その物音を聞きつけたか、侍女が朝食を持って現れた。

それを見て紫式部は目を輝かせた。


「おっ、今日の朝ご飯のおかずは、鳥のつくねに鮎の塩焼きにカブの煮物。それに干しアワビの汁物ね!」


「はい、鳥は紫式部様が大好きなヤマドリのつくねですよ。今朝早く、出入りの猟師が持って来たんです」


紫式部はさっそくお膳の上に料理を平らげ始めた。

高く盛り付けた白米を食べ、おかずを次々に口にする。

それを見た侍女が、半分呆れたように言った。


「紫式部様、よく早朝からそんなにガッツリ食事が出来ますね。普通は朝食は午一刻(午前11時頃)に取って、寝起き直後は粥程度の軽いものしか口にしないのに」


「そうかな? 朝ガッツリ食べるのが、健康には一番いいと思うんだけどね。うん、やっぱり肉は精がつくわね」


そう満足気にいいながら、ヤマドリのつくねを頬張った。


「それで、今日は御所の方に伺われるんですよね?」


白湯を飲み干した紫式部が答える。


「そうね。今日は源氏物語の新しく書いた章を、持って行く約束をしているからね」


「きっと女房の方々も喜びますわ。みんな、源氏物語をとても楽しみにしていますから」


それを聞いた紫式部は満足気に頷く。


「まぁね。私の物語は情感豊かな上、人々の心を打つお話だからね。そのために誰にもでも読みやすく、解りやすく書いているのよ」


「本当にそうですわね。
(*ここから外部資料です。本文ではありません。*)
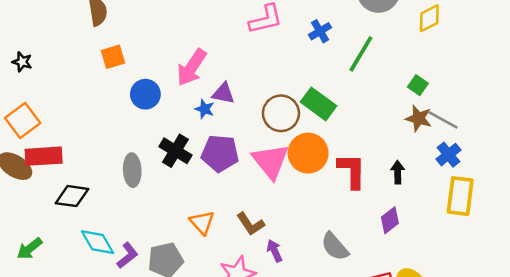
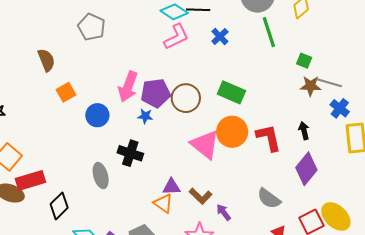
green line: (361, 54) -> (269, 32), moved, turned -36
purple triangle: (223, 93) -> (172, 187), moved
brown circle: (281, 113) -> (186, 98), moved
purple pentagon: (220, 153) -> (156, 93), moved
black diamond: (72, 196) -> (59, 206), turned -40
purple diamond: (390, 220) -> (306, 169), size x1.5

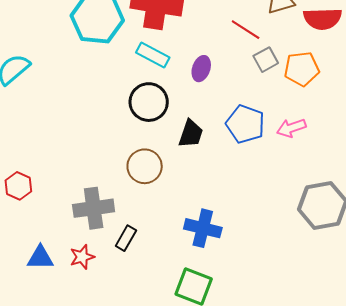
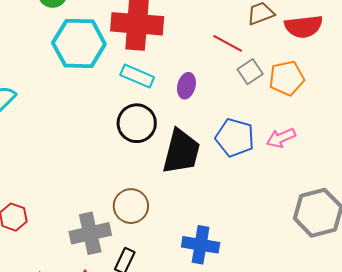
black trapezoid: (191, 134) -> (181, 152), size x1.6
brown circle: (145, 166) -> (131, 206), moved

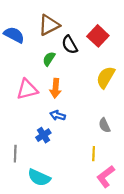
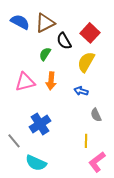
blue semicircle: (14, 35) -> (20, 22), moved
yellow semicircle: (106, 77) -> (86, 62), moved
blue arrow: (58, 115) -> (81, 91), moved
blue cross: (43, 135) -> (40, 124), size x1.5
gray line: (15, 154) -> (14, 141), turned -42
だから源氏物語は上は中宮(帝の后)の方から下は女蔵人(メイド)まで、みんなに愛されているんですわ」


紫式部の虚栄心はさらに満たされた。


「それじゃあ女房の方々を待たせちゃ可哀そうだから、早めに行った方がいいかしらね」


すると侍女が首を傾げる。


「でも確か、午二刻(午前11時半)まで、歌の勉強会があったと思うんです」


それを聞いた紫式部の表情が強張った。


「歌の勉強会? 誰が教えに来るの?」


「確か……清少納言様だったと思うんですけど」


途端に紫式部の目つきが変わる。


(清少納言……あの高慢ちきなクソ女か……)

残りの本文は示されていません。